BEGIN

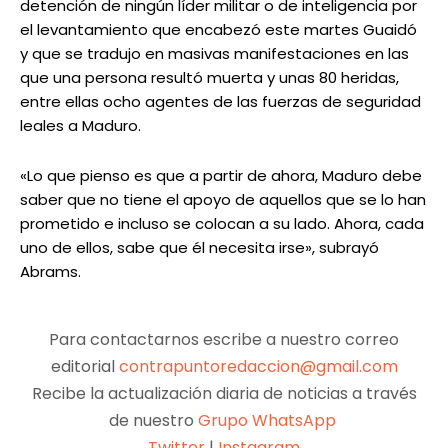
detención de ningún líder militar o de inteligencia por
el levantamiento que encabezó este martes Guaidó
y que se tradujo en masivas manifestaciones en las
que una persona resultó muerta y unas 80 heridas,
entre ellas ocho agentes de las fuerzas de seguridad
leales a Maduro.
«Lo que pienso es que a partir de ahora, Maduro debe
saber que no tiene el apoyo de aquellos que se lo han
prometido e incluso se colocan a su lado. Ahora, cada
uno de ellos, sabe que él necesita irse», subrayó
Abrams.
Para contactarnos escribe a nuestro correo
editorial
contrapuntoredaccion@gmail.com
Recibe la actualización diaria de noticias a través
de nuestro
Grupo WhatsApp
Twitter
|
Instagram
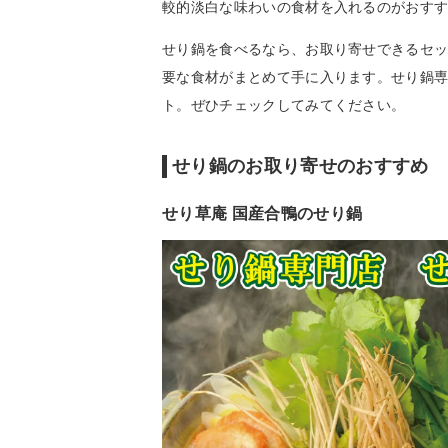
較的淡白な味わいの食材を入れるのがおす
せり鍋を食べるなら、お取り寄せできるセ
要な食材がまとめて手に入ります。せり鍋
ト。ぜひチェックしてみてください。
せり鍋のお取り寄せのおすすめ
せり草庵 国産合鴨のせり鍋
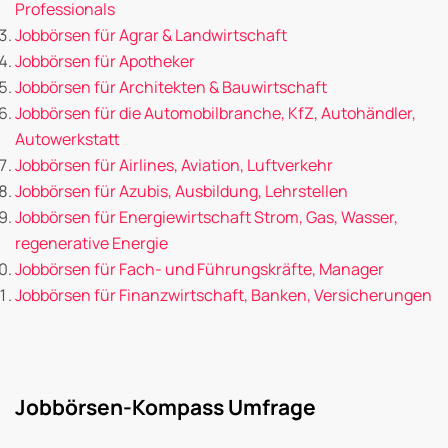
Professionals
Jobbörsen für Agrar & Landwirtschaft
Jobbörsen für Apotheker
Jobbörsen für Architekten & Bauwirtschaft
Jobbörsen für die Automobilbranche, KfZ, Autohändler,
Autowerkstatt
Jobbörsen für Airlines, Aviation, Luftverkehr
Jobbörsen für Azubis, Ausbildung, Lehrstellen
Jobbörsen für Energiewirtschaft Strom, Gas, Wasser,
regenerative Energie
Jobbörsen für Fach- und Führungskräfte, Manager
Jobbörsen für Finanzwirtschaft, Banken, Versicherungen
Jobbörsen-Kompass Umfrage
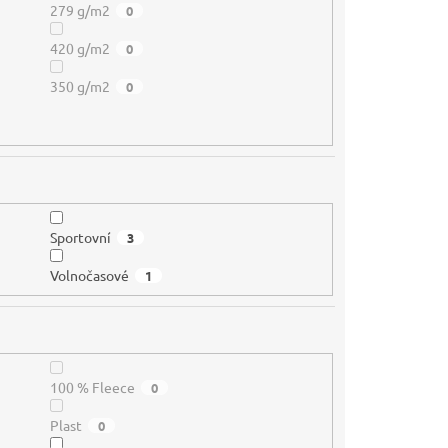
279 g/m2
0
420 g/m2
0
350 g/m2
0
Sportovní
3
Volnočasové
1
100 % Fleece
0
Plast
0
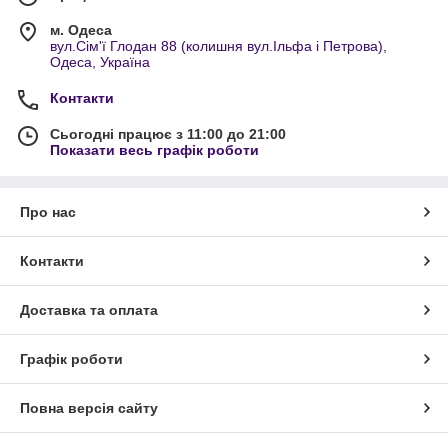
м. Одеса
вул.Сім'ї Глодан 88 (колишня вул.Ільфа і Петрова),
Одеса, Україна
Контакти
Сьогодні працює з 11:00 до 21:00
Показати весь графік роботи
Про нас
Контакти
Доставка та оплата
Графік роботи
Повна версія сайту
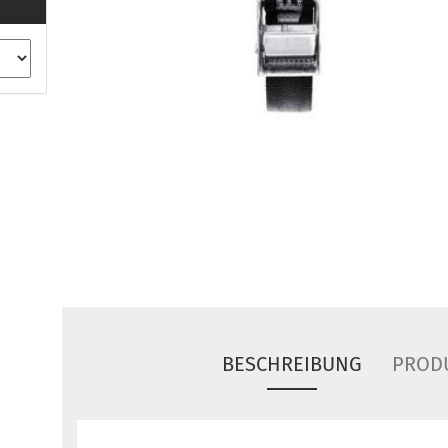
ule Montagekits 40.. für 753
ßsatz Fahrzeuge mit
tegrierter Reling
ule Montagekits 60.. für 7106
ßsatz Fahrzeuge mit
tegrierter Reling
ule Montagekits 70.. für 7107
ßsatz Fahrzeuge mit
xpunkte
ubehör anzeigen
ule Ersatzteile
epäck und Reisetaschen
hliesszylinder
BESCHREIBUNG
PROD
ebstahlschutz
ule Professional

END
BEGIN

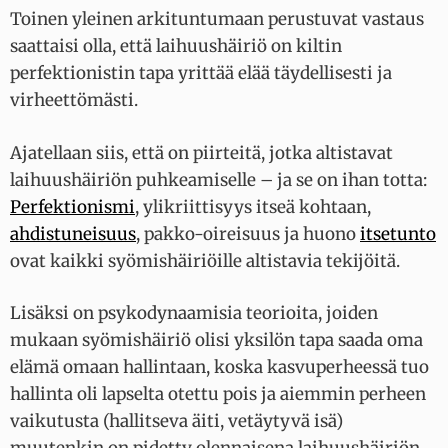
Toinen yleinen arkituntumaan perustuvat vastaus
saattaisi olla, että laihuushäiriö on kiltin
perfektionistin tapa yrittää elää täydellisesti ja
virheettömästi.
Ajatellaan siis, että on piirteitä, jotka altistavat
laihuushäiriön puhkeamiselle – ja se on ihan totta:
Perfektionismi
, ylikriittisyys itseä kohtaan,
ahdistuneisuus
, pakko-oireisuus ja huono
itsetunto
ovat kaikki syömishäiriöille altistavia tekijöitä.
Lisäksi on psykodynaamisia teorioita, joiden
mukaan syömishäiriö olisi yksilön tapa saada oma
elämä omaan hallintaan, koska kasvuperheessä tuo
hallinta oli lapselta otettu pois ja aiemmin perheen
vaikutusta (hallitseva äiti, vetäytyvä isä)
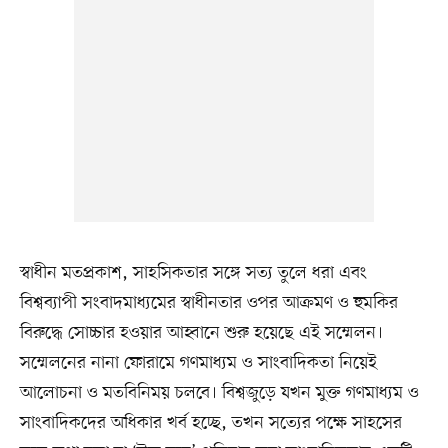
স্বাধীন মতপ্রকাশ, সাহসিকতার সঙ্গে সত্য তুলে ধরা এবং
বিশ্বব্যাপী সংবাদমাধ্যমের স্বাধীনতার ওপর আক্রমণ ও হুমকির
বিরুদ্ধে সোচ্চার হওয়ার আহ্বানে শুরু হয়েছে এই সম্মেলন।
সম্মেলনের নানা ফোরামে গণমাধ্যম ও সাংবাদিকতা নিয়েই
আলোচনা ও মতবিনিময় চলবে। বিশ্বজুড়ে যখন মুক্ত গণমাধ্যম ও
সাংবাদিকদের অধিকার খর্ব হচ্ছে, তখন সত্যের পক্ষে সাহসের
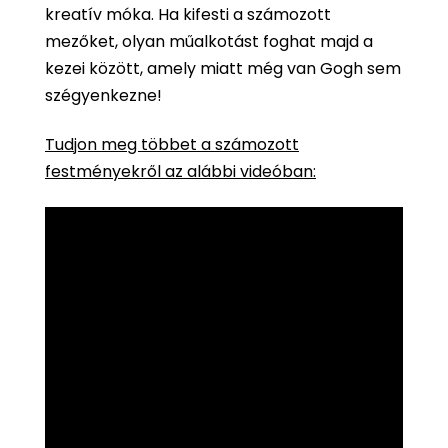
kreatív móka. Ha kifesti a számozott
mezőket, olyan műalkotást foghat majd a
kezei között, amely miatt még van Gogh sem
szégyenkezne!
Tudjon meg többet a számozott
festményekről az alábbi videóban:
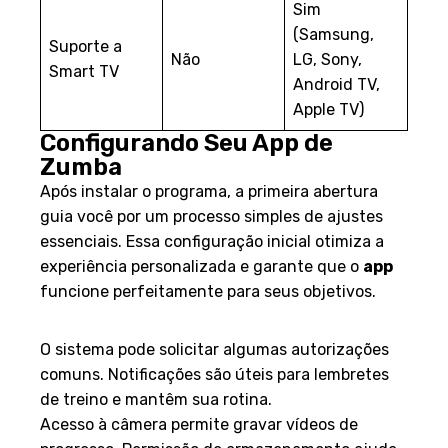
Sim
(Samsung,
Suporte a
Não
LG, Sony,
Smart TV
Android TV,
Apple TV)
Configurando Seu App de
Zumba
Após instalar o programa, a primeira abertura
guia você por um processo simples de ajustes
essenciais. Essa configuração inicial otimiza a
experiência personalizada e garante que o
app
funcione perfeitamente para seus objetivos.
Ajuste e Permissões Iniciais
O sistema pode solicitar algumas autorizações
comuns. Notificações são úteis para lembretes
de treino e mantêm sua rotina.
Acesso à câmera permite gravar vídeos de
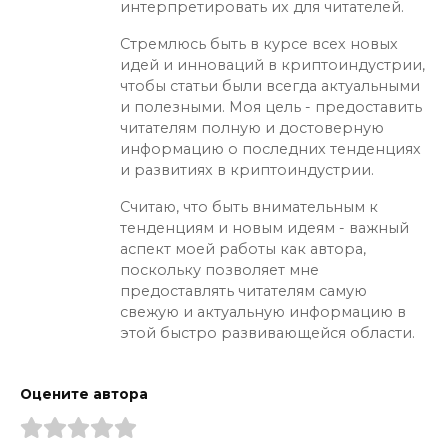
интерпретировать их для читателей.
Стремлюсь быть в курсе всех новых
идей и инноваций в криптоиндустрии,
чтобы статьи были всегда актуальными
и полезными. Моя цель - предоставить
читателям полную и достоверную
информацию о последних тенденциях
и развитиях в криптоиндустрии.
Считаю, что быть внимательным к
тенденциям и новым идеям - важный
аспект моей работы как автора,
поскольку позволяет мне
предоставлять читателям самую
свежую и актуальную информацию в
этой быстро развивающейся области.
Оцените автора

END

§ **Required work**
Return the lines above from the one with "y que se tradujo" through the one with "せり鍋を食べるなら、お取り寄せできるセ", verbatim and nothing else. Omit every picture.

§ **Completed task**
y que se tradujo en masivas manifestaciones en las
que una persona resultó muerta y unas 80 heridas,
entre ellas ocho agentes de las fuerzas de seguridad
leales a Maduro.
«Lo que pienso es que a partir de ahora, Maduro debe
saber que no tiene el apoyo de aquellos que se lo han
prometido e incluso se colocan a su lado. Ahora, cada
uno de ellos, sabe que él necesita irse», subrayó
Abrams.
Para contactarnos escribe a nuestro correo
editorial
contrapuntoredaccion@gmail.com
Recibe la actualización diaria de noticias a través
de nuestro
Grupo WhatsApp
Twitter
|
Instagram
較的淡白な味わいの食材を入れるのがおす
せり鍋を食べるなら、お取り寄せできるセ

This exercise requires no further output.